Uma outra questão que considero importante está relacionada com uma afirmação que o Sr. Deputado Luís Montenegro aqui fez. Quem havia de dizer que o Governo que encerrou 109 agências — não foram 108, Sr.ª Deputada Catarina Martins —,reduzindo 2300 postos de trabalho na Caixa Geral de Depósitos, tem agora moral para vir dizer que se ameaçam os postos de trabalho? Mais vale tarde que nunca! Ainda bem que o PSD está tão preocupado como nós em relação à possibilidade de encerramento de agências, com as consequências que isso provocaria.

Creio que esta questão tem tanta mais importância, porque, de repente, pode pensar-se que os problemas da Caixa residem no número de balcões e no número de trabalhadores.

O que levou a esta situação difícil da Caixa Geral de Depósitos não foram os trabalhadores nem os diversos balcões da Caixa que existiam. Pois a verdade é que esses problemas, essas dificuldades têm origem na forma como foi gerida a carteira de crédito, nos créditos concedidos a amigos sem nenhumas garantias, nos negócios ruinosos.

É isto que tem de ser evitado, não são os postos de trabalho que têm de ser reduzidos!

Sr. Primeiro-Ministro, uma questão que consideramos de grande importância é a da necessidade de valorização dos trabalhadores no trabalho e na reforma, que tem sido uma preocupação central em que temos insistido.

Sobre as longas carreiras contributivas, o PCP tem apresentado propostas e temos insistido em sucessivos debates quinzenais e temos encontrado, da parte do Sr. Primeiro-Ministro, uma disponibilidade e uma sensibilidade para a consideração do problema.

Quando assumimos o compromisso de certas coisas, temos de as concretizar e creio que era importante essa concretização, tendo em conta as justas expectativas criadas para quem trabalhou durante uma vida inteira e tem direito à reforma por inteiro.
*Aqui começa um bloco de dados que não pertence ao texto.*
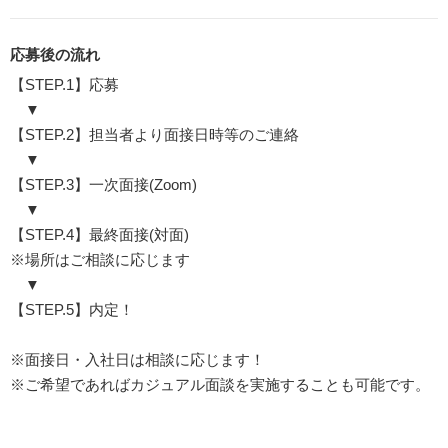
応募後の流れ
【STEP.1】応募
▼
【STEP.2】担当者より面接日時等のご連絡
▼
【STEP.3】一次面接(Zoom)
▼
【STEP.4】最終面接(対面)
※場所はご相談に応じます
▼
【STEP.5】内定！
※面接日・入社日は相談に応じます！
※ご希望であればカジュアル面談を実施することも可能です。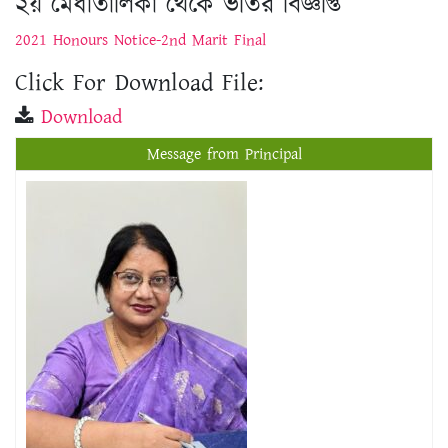
Click For Download File:
Download
Message from Principal
প্রফেসর ড. শিখা সরকার
অধ্যক্ষ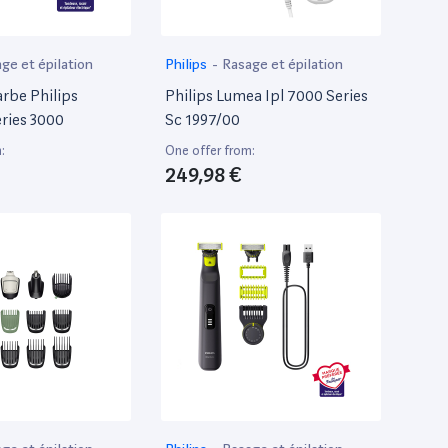
ge et épilation
Philips
-
Rasage et épilation
rbe Philips
Philips Lumea Ipl 7000 Series
eries 3000
Sc 1997/00
:
One offer from:
249,98 €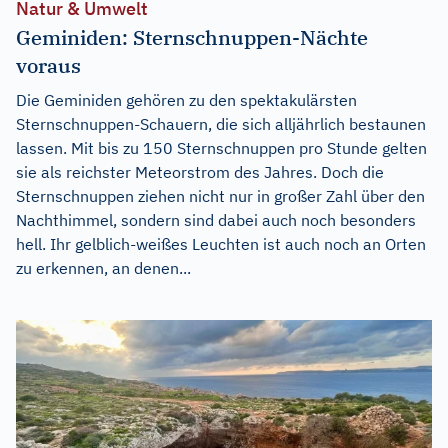
Natur & Umwelt
Geminiden: Sternschnuppen-Nächte
voraus
Die Geminiden gehören zu den spektakulärsten
Sternschnuppen-Schauern, die sich alljährlich bestaunen
lassen. Mit bis zu 150 Sternschnuppen pro Stunde gelten
sie als reichster Meteorstrom des Jahres. Doch die
Sternschnuppen ziehen nicht nur in großer Zahl über den
Nachthimmel, sondern sind dabei auch noch besonders
hell. Ihr gelblich-weißes Leuchten ist auch noch an Orten
zu erkennen, an denen...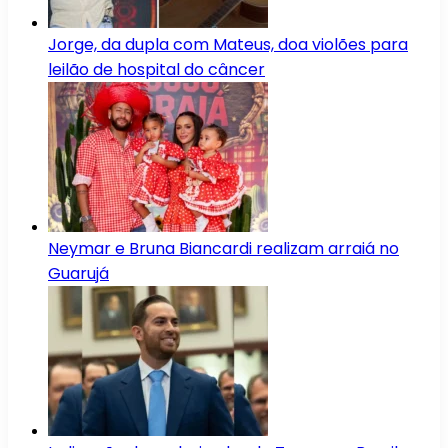
Jorge, da dupla com Mateus, doa violões para
leilão de hospital do câncer
Neymar e Bruna Biancardi realizam arraiá no
Guarujá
Sobre um outro combate importante, o combate à precariedade, no setor público e no privado, a precariedade deve ser combatida e erradicada. Foram já aprovadas — e estão em andamento — medidas de combate à precariedade na Administração Pública. Importa garantir a integração de todos os trabalhadores que respondem a necessidades permanentes de escolas, de hospitais, de universidades, do IEFP (Instituto do Emprego e Formação profissional), da RTP, das autarquias e do setor empresarial do Estado.

Também no setor privado, a precariedade marca o dia a dia de muitos milhares de trabalhadores no nosso País. É o uso abusivo dos contratos a prazo, do trabalho temporário, dos outsourcings, dos falsos recibos verdes, dos estágios e sei lá que mais…

O PCP apresentou uma proposta que será discutida na próxima sexta-feira para que as decisões condenatórias da ACT (Autoridade para as Condições do Trabalho) de conversão do falso recibo verde ou de outro trabalho precário em contrato de trabalho sem termo possam ter natureza de título executivo, executando-se automaticamente a decisão.

É uma proposta que consideramos importante, pelo que gostaríamos também de ouvir a sua opinião e a sua contribuição.